Hey Joe, pretty impressive! I wonder if that plant is/was currently extinct or if it still grows in the wild somewhee? Just dont let the EPA get a hold of something like that or no telling what they may come up with....scary thought.


----------



## JoKing (Mar 11, 2012)

Davarm said:


> Hey Joe, pretty impressive! I wonder if that plant is/was currently extinct or if it still grows in the wild somewhee? Just dont let the EPA get a hold of something like that or no telling what they may come up with....scary thought.

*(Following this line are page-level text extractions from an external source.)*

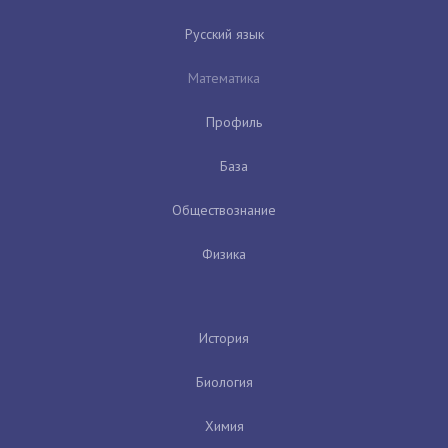
Русский язык
Математика
Профиль
База
Обществознание
Физика
История
Биология
Химия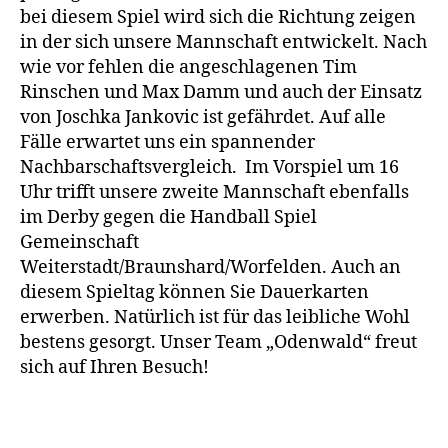
bei diesem Spiel wird sich die Richtung zeigen
in der sich unsere Mannschaft entwickelt. Nach
wie vor fehlen die angeschlagenen Tim
Rinschen und Max Damm und auch der Einsatz
von Joschka Jankovic ist gefährdet. Auf alle
Fälle erwartet uns ein spannender
Nachbarschaftsvergleich. Im Vorspiel um 16
Uhr trifft unsere zweite Mannschaft ebenfalls
im Derby gegen die Handball Spiel
Gemeinschaft
Weiterstadt/Braunshard/Worfelden. Auch an
diesem Spieltag können Sie Dauerkarten
erwerben. Natürlich ist für das leibliche Wohl
bestens gesorgt. Unser Team „Odenwald“ freut
sich auf Ihren Besuch!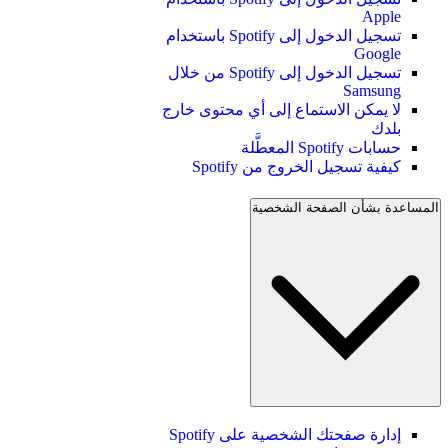
Apple
تسجيل الدخول إلى Spotify باستخدام
Google
تسجيل الدخول إلى Spotify من خلال
Samsung
لا يمكن الاستماع إلى أي محتوى خارج
بلدك
حسابات Spotify المعطَّلة
كيفية تسجيل الخروج من Spotify
المساعدة بشأن الصفحة الشخصية
إدارة صفحتك الشخصية على Spotify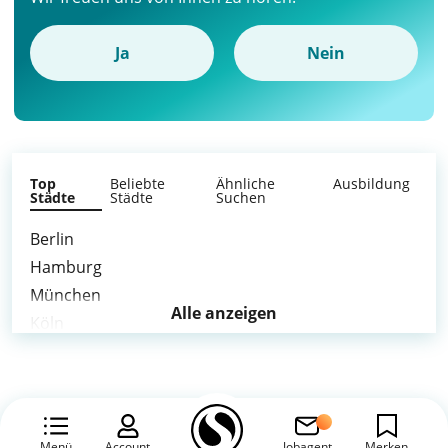
Ja
Nein
Top
Beliebte
Ähnliche
Ausbildung
Städte
Städte
Suchen
Berlin
Hamburg
München
Alle anzeigen
Köln
Frankfurt am Main
Stuttgart
Düsseldorf
Leipzig
Menü
Account
Jobagent
Merken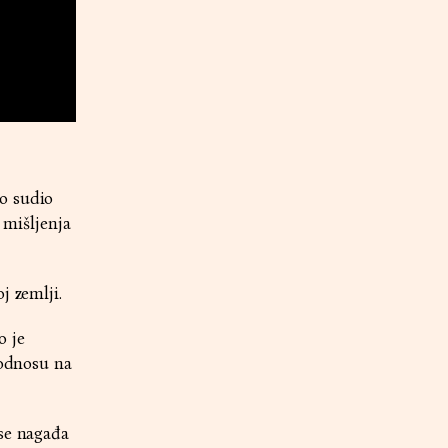
o sudio
 mišljenja
j zemlji.
o je
 odnosu na
 se nagađa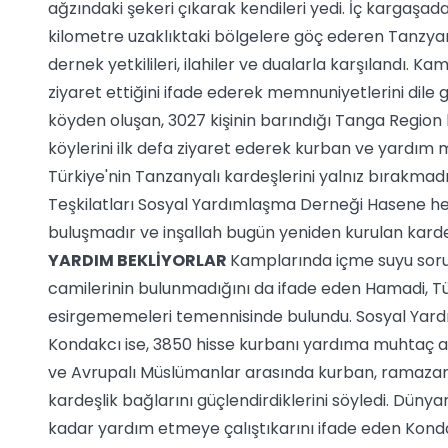
ağzındaki şekeri çıkarak kendileri yedi. İç kargaşa
kilometre uzaklıktaki bölgelere göç ederen Tanzya
dernek yetkilileri, ilahiler ve dualarla karşılandı. Ka
ziyaret ettiğini ifade ederek memnuniyetlerini dile 
köyden oluşan, 3027 kişinin barındığı Tanga Regio
köylerini ilk defa ziyaret ederek kurban ve yardım 
Türkiye'nin Tanzanyalı kardeşlerini yalnız bırakmad
Teşkilatları Sosyal Yardımlaşma Derneği Hasene heye
buluşmadır ve inşallah bugün yeniden kurulan karde
YARDIM BEKLİYORLAR
Kamplarında içme suyu sorun
camilerinin bulunmadığını da ifade eden Hamadi, Tür
esirgememeleri temennisinde bulundu. Sosyal Ya
Kondakcı ise, 3850 hisse kurbanı yardıma muhtaç ail
ve Avrupalı Müslümanlar arasında kurban, ramazan ku
kardeşlik bağlarını güçlendirdiklerini söyledi. Düny
kadar yardım etmeye çalıştıkarını ifade eden Kond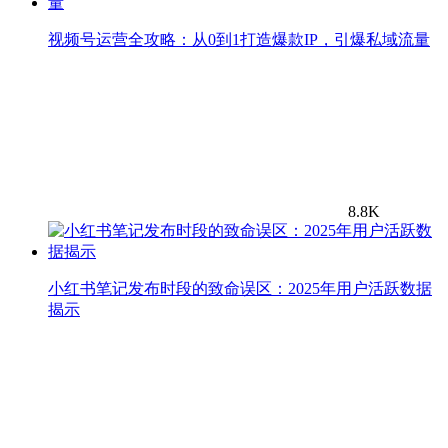
视频号运营全攻略：从0到1打造爆款IP，引爆私域流量
8.8K
小红书笔记发布时段的致命误区：2025年用户活跃数据
揭示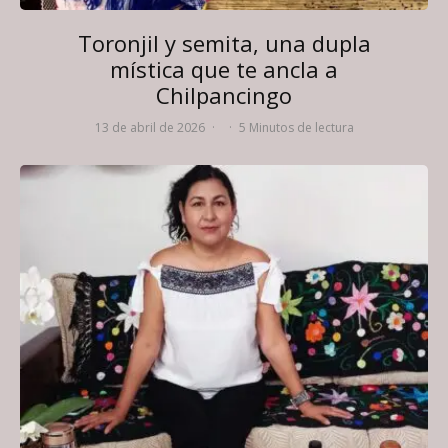
Toronjil y semita, una dupla
mística que te ancla a
Chilpancingo
13 de abril de 2026
·
·
5 Minutos de lectura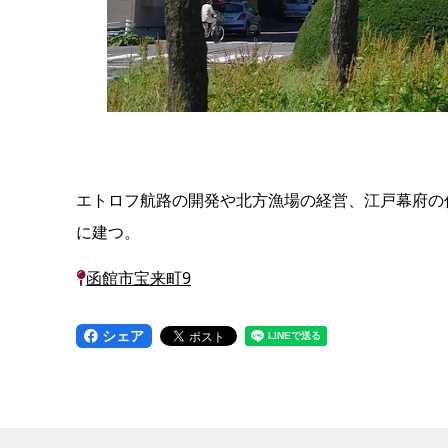
エトロフ航路の開発や北方漁場の経営、江戸幕府の
に建つ。
函館市宝来町9
シェア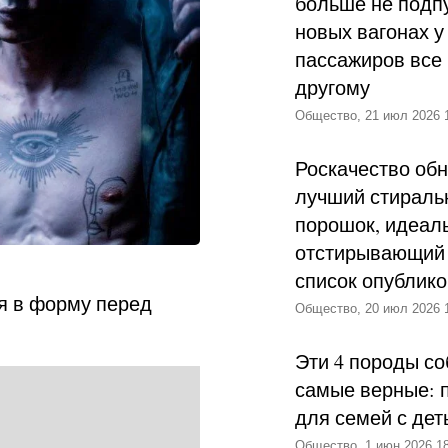
больше не подпу
новых вагонах у
пассажиров все 
другому
Общество, 21 июл 2026 
Роскачество об
лучший стираль
порошок, идеал
отстирывающий 
список опублик
бя в форму перед
Общество, 20 июл 2026 
Эти 4 породы со
самые верные: 
для семей с дет
Общество, 1 июн 2026 18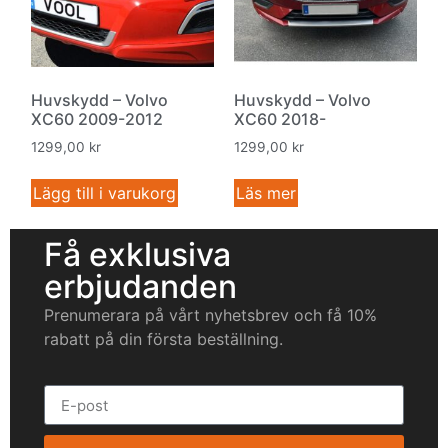
Huvskydd – Volvo
Huvskydd – Volvo
XC60 2009-2012
XC60 2018-
1299,00
kr
1299,00
kr
Lägg till i varukorg
Läs mer
Få exklusiva
erbjudanden
Prenumerara på vårt nyhetsbrev och få 10%
rabatt på din första beställning.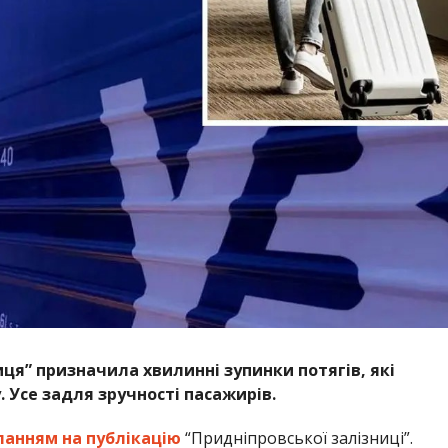
иця” призначила хвилинні зупинки потягів,
які
Усе задля зручності пасажирів.
ланням на публікацію
“Придніпровської залізниці”.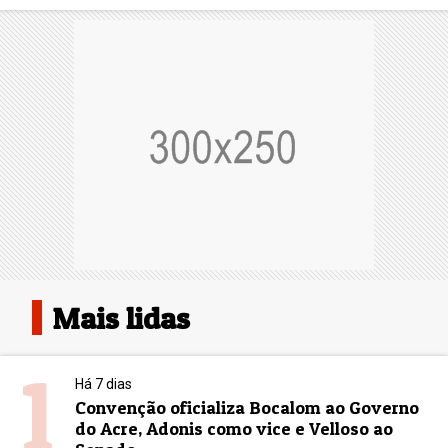
Mais lidas
1
Há 7 dias
Convenção oficializa Bocalom ao Governo
do Acre, Adonis como vice e Velloso ao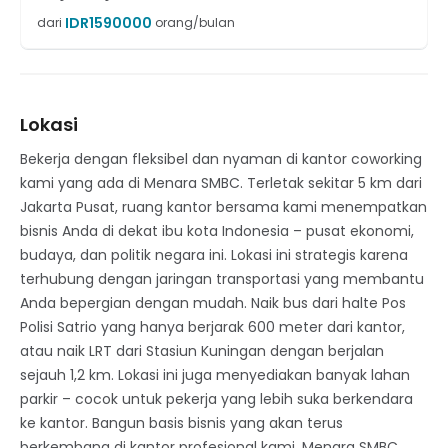
IDR
1590000
dari
orang/bulan
Lokasi
Bekerja dengan fleksibel dan nyaman di kantor coworking
kami yang ada di Menara SMBC. Terletak sekitar 5 km dari
Jakarta Pusat, ruang kantor bersama kami menempatkan
bisnis Anda di dekat ibu kota Indonesia – pusat ekonomi,
budaya, dan politik negara ini. Lokasi ini strategis karena
terhubung dengan jaringan transportasi yang membantu
Anda bepergian dengan mudah. Naik bus dari halte Pos
Polisi Satrio yang hanya berjarak 600 meter dari kantor,
atau naik LRT dari Stasiun Kuningan dengan berjalan
sejauh 1,2 km. Lokasi ini juga menyediakan banyak lahan
parkir – cocok untuk pekerja yang lebih suka berkendara
ke kantor. Bangun basis bisnis yang akan terus
berkembang di kantor profesional kami. Menara SMBC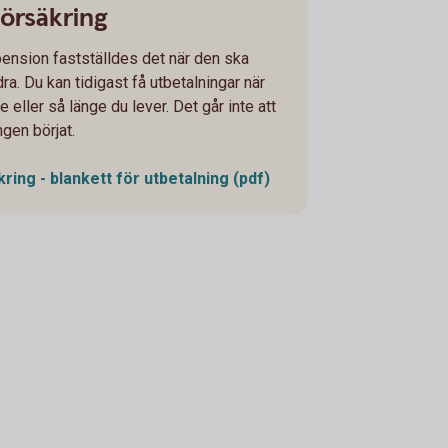
försäkring
pension fastställdes det när den ska
ra. Du kan tidigast få utbetalningar när
 eller så länge du lever. Det går inte att
ngen börjat.
ring - blankett för utbetalning (pdf)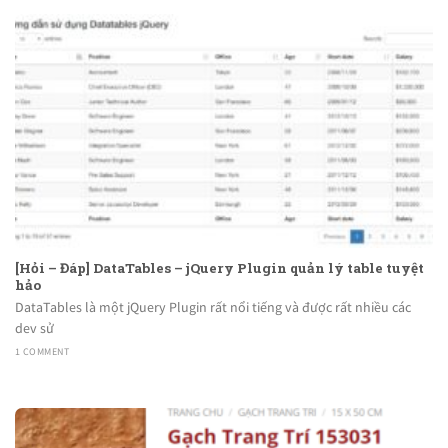
[Hỏi – Đáp] DataTables – jQuery Plugin quản lý table tuyệt
hảo
DataTables là một jQuery Plugin rất nổi tiếng và được rất nhiều các
dev sử
1 COMMENT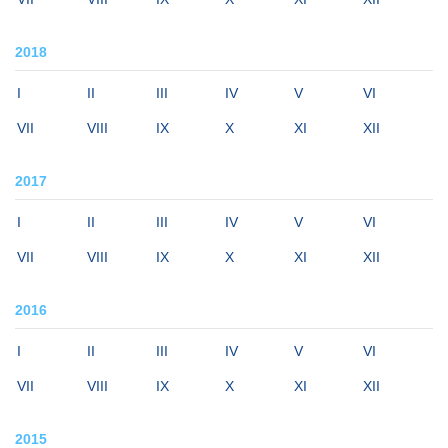
2018
I
II
III
IV
V
VI
VII
VIII
IX
X
XI
XII
2017
I
II
III
IV
V
VI
VII
VIII
IX
X
XI
XII
2016
I
II
III
IV
V
VI
VII
VIII
IX
X
XI
XII
2015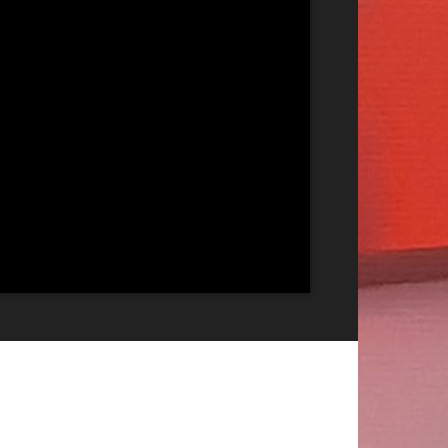
Publicitate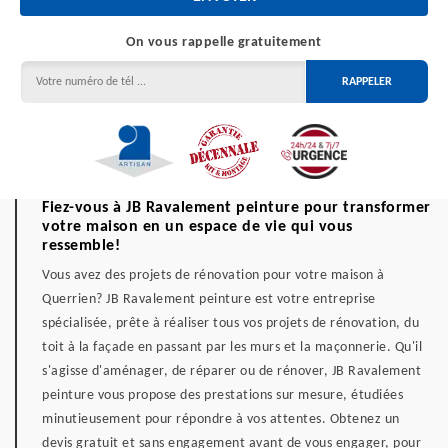
On vous rappelle gratuitement
Fiez-vous à JB Ravalement peinture pour transformer
votre maison en un espace de vie qui vous
ressemble!
Vous avez des projets de rénovation pour votre maison à
Querrien? JB Ravalement peinture est votre entreprise
spécialisée, prête à réaliser tous vos projets de rénovation, du
toit à la façade en passant par les murs et la maçonnerie. Qu'il
s'agisse d'aménager, de réparer ou de rénover, JB Ravalement
peinture vous propose des prestations sur mesure, étudiées
minutieusement pour répondre à vos attentes. Obtenez un
devis gratuit et sans engagement avant de vous engager, pour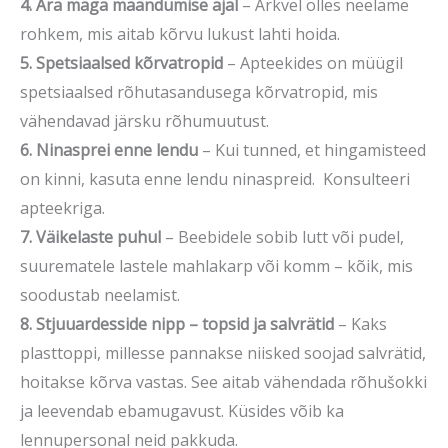
4. Ära maga maandumise ajal
– Ärkvel olles neelame
rohkem, mis aitab kõrvu lukust lahti hoida.
5. Spetsiaalsed kõrvatropid
– Apteekides on müügil
spetsiaalsed rõhutasandusega kõrvatropid, mis
vähendavad järsku rõhumuutust.
6. Ninasprei enne lendu
– Kui tunned, et hingamisteed
on kinni, kasuta enne lendu ninaspreid. Konsulteeri
apteekriga.
7. Väikelaste puhul
– Beebidele sobib lutt või pudel,
suurematele lastele mahlakarp või komm – kõik, mis
soodustab neelamist.
8. Stjuuardesside nipp – topsid ja salvrätid
– Kaks
plasttoppi, millesse pannakse niisked soojad salvrätid,
hoitakse kõrva vastas. See aitab vähendada rõhušokki
ja leevendab ebamugavust. Küsides võib ka
lennupersonal neid pakkuda.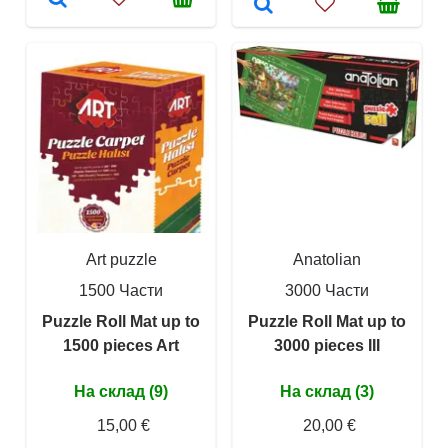
Art puzzle
Anatolian
1500 Части
3000 Части
Puzzle Roll Mat up to
Puzzle Roll Mat up to
1500 pieces Art
3000 pieces III
На склад (9)
На склад (3)
15,00 €
20,00 €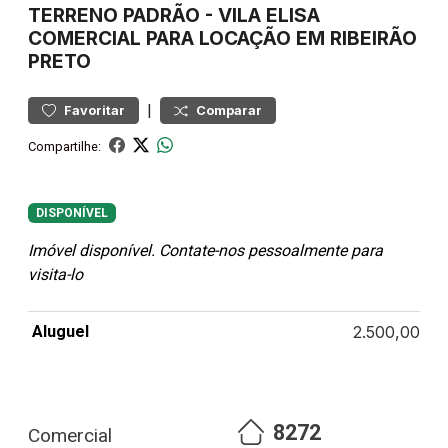
TERRENO
PADRÃO
-
VILA ELISA
COMERCIAL PARA LOCAÇÃO EM RIBEIRÃO
PRETO
|
Favoritar
Comparar
Compartilhe:
DISPONÍVEL
Imóvel disponível. Contate-nos pessoalmente para
visita-lo
Aluguel
2.500,00
8272
Comercial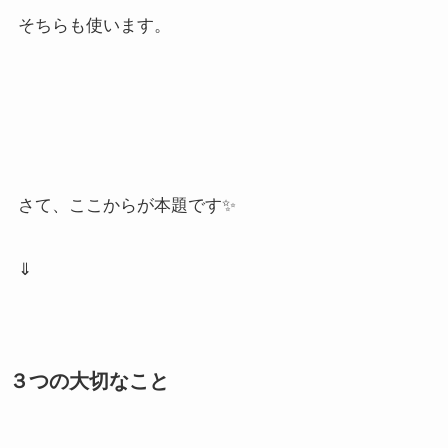
そちらも使います。
さて、ここからが本題です✨
⇓
３つの大切なこと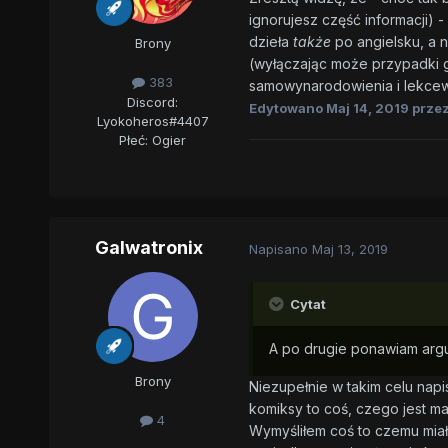
ignorujesz część informacji) 
dzieła
także
po angielsku, a 
Brony
(wyłączając może przypadki g
383
samowynarodowienia i lekce
Discord:
Edytowano
Maj 14, 2019
przez
Lyokoheros#4407
Płeć:
Ogier
Galwatronix
Napisano
Maj 13, 2019
Cytat
A po drugie ponawiam argum
Brony
Niezupełnie w takim celu napi
komiksy to coś, czego jest m
4
Wymyśliłem coś to czemu miałb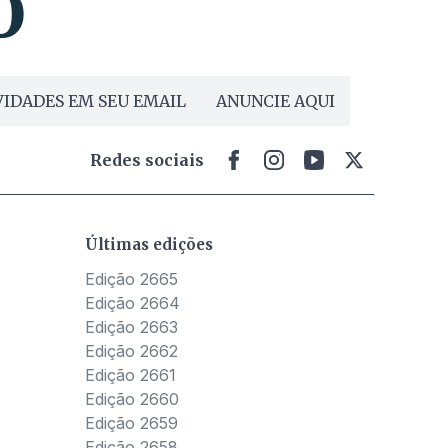
IDADES EM SEU EMAIL
ANUNCIE AQUI
Redes sociais
Últimas edições
Edição 2665
Edição 2664
Edição 2663
Edição 2662
Edição 2661
Edição 2660
Edição 2659
Edição 2658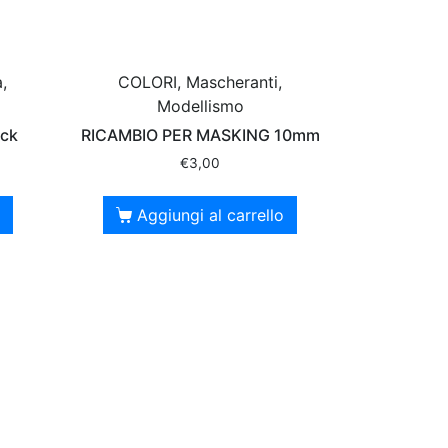
,
COLORI, Mascheranti,
Modellismo
ack
RICAMBIO PER MASKING 10mm
€
3,00
Aggiungi al carrello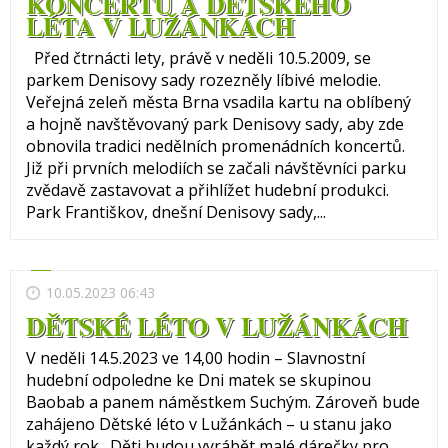
KONCERTŮ A DĚTSKÉHO
LÉTA V LUŽÁNKÁCH
Před čtrnácti lety, právě v neděli 10.5.2009, se
parkem Denisovy sady rozezněly líbivé melodie.
Veřejná zeleň města Brna vsadila kartu na oblíbený
a hojně navštěvovaný park Denisovy sady, aby zde
obnovila tradici nedělních promenádních koncertů.
Již při prvních melodiích se začali návštěvníci parku
zvědavě zastavovat a přihlížet hudební produkci.
Park Františkov, dnešní Denisovy sady,...
10.05.2023 06:43
DĚTSKÉ LÉTO V LUŽÁNKÁCH
V neděli 14.5.2023 ve 14,00 hodin – Slavnostní
hudební odpoledne ke Dni matek se skupinou
Baobab a panem náměstkem Suchým. Zároveň bude
zahájeno Dětské léto v Lužánkách – u stanu jako
každý rok. Děti budou vyrábět malé dárečky pro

Lol. There goes another holdup on the Keystone project. Damn squirrels.


----------



## driscolldb (Jun 12, 2011)

That's crazy! I wonder if doing this kind of thing would have repercussions similar to introducing exotic animals into other habitats. A crazy kind of prehistoric kudzu


----------



## Immolatus (Feb 20, 2011)

Very cool.

Bring back the dinosaurs!


----------



## JoKing (Mar 11, 2012)

Immolatus said:


> Very cool.
> 
> Bring back the dinosaurs!


Coming to a theater soon-"Siberia Park" lol.


----------



## Davarm (Oct 22, 2011)

There is a big positive with this, I guess we now know how to best store our garden seeds!


----------



## Magus (Dec 1, 2008)

Ah good.now I can summon Chtulu from the abyss to eat liberals. LOL


----------



## DirtyHarry (Mar 8, 2012)

I'm sure a lot of survivalists wish they would find the Silphium plant.:kiss:

Some of you may not know that Silphium was the birth control plant used to extinction during the Roman Empire.


----------



## The_Blob (Dec 24, 2008)

Magus said:


> Ah good.now I can summon Chtulu from the abyss to eat liberals. LOL


 :lolsmash:

"Cthulhu, BANISH them to a Dark Oblivion!"


----------



## CashMan (May 21, 2012)

That‘s really amazing and watching such an extinct plant is very cool. It would be much cooler if they bring the historic animals too.


----------



## NaeKid (Oct 17, 2008)

CashMan said:


> That's really amazing and watching such an extinct plant is very cool. It would be much cooler if they bring the historic animals too.


You haven't watched JurrasicPark, have you? :gaah:


----------



## Magus (Dec 1, 2008)

Jurasshashadit park.LOL


----------